La seguridad es un derecho humano innegociable, inalienable, irrenunciable que se constituye en la base del mantenimiento del orden ciudadano. Precisamente se puede conceptualizar como la situación en la que se haya un individuo o grupo de individuos cuando pueden ejercer plenamente sus derechos sin ninguna amenaza o vulneración violenta de los mismos.
La seguridad, así entendida, no es un asunto ideológico de derechas o izquierdas. Todas las tendencias políticas la requieran para el ejercicio íntegro de su existir. Sin seguridad no hay política, no hay libertad, no hay propiedad, no hay democracia, no hay civilización, pues en su ausencia la única ley reinante es la ley de la selva o del más fuerte.
De nada sirve entonces la democracia insegura, porque así es imposible su ejercicio.

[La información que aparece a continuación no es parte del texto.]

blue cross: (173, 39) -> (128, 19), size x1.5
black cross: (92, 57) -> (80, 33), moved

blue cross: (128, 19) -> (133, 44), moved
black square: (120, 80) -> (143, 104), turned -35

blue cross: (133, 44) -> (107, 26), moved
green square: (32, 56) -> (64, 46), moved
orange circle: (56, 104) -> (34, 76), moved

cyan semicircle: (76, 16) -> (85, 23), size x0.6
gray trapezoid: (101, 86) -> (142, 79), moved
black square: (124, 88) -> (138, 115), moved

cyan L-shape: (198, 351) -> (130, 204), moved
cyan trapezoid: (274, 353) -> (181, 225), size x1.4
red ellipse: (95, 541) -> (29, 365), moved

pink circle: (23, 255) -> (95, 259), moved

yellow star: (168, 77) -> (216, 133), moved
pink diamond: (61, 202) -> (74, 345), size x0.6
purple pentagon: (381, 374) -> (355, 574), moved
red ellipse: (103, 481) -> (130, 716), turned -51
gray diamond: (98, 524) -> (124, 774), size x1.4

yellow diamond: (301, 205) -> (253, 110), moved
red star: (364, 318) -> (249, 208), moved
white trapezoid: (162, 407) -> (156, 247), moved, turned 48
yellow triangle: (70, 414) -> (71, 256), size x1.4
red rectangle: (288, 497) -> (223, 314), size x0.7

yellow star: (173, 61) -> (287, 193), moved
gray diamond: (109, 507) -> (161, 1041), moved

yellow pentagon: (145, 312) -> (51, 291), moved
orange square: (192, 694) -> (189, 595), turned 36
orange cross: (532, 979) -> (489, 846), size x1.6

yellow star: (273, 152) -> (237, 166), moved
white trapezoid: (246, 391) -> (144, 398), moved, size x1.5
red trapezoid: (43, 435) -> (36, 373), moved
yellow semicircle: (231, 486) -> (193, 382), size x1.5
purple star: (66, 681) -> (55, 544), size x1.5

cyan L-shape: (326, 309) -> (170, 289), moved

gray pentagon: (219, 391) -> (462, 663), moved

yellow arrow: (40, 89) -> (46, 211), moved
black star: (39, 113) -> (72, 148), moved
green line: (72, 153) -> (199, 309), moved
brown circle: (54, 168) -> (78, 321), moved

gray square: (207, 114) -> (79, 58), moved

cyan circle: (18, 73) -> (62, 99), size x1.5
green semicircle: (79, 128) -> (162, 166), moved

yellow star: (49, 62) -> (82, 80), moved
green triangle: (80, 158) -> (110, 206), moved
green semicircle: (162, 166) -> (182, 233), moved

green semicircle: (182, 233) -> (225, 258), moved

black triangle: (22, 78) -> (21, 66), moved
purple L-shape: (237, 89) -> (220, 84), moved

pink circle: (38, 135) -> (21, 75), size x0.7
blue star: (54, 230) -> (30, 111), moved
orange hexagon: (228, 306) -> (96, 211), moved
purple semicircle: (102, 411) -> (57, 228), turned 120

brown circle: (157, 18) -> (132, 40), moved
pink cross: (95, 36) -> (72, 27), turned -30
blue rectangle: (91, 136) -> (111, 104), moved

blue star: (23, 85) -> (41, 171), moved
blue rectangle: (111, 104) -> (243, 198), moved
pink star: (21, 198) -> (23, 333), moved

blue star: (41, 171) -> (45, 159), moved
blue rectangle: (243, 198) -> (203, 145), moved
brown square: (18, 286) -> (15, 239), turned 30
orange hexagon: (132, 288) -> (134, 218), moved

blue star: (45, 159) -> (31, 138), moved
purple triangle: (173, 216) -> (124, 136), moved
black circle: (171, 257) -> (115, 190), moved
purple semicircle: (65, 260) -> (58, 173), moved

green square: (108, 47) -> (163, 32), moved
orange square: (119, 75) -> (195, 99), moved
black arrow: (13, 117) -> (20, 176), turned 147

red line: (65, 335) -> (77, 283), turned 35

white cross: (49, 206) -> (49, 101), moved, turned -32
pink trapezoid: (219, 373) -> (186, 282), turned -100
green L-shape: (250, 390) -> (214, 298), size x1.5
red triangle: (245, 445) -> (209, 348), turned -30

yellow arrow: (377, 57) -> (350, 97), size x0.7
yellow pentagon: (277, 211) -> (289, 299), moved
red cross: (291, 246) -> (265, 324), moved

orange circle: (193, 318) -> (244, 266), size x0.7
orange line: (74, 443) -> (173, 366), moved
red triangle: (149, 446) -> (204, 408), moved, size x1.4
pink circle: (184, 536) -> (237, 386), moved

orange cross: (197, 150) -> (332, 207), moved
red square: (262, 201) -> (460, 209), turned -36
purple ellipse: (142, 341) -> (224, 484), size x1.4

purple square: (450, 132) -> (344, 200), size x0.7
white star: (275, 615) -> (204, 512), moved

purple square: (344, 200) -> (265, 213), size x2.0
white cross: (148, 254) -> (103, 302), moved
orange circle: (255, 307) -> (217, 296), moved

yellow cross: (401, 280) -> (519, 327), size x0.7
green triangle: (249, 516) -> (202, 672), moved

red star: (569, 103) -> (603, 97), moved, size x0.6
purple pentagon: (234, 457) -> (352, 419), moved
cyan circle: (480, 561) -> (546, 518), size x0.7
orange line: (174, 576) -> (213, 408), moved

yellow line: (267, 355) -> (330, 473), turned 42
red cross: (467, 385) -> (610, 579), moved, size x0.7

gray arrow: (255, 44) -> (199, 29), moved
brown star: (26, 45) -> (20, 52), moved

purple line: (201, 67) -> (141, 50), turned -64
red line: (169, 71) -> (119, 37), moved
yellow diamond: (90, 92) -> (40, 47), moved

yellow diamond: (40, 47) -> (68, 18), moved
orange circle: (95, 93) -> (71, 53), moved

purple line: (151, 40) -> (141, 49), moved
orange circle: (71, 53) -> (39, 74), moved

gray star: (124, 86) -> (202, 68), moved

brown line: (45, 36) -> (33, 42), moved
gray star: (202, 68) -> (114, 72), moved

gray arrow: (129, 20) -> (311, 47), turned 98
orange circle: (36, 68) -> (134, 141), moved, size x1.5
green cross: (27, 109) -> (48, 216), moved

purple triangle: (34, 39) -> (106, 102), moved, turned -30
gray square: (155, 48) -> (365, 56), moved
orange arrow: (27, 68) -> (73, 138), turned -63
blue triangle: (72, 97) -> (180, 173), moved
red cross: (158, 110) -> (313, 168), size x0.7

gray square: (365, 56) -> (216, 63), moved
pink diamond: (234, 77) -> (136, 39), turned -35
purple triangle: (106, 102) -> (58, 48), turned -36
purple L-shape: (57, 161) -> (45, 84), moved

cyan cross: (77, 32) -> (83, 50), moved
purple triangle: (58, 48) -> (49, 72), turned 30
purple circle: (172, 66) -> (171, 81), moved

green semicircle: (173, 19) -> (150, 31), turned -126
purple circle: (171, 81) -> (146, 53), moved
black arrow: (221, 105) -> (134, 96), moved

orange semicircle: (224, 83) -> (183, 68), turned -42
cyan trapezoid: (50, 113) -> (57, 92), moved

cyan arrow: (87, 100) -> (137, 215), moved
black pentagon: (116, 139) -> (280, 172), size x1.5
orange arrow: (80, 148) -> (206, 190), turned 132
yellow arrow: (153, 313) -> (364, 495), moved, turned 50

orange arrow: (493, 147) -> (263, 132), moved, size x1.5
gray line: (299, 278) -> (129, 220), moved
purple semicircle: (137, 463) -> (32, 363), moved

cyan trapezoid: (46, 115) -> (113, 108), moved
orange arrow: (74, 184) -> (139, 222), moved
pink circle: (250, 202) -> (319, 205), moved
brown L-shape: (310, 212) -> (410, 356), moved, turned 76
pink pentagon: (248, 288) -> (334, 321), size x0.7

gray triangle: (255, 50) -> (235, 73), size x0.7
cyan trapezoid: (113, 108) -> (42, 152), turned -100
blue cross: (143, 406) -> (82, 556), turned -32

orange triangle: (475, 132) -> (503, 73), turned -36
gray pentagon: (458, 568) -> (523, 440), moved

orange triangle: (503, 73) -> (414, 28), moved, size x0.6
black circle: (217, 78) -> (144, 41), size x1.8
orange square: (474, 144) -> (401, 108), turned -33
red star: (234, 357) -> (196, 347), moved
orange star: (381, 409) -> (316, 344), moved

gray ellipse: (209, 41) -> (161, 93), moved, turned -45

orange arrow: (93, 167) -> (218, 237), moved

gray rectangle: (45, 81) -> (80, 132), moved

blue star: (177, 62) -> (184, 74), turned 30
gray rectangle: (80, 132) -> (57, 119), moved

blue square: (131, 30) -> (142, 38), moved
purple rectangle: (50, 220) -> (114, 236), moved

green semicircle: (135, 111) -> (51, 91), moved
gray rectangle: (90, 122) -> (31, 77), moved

Ahora bien, como lo señala Naciones Unidas, la seguridad ciudadana no trata simplemente de la reducción de los delitos sino de una estrategia exhaustiva y multifacética para mejorar la calidad de vida de la población, de una acción comunitaria para prevenir la criminalidad, del acceso a un sistema de justicia eficaz, y de una educación que esté basada en los valores, el respeto por la ley y la tolerancia.
A esto es lo que se le llama “cultura de la legalidad”: una estrategia que entiende que la seguridad solo es posible a partir del fortalecimiento y depuración de los organismos de seguridad y a través de la educación de las nuevas y actuales generaciones en el entendimiento de la legalidad como base de la convivencia, de la vida y de la esperanza de un mejor país.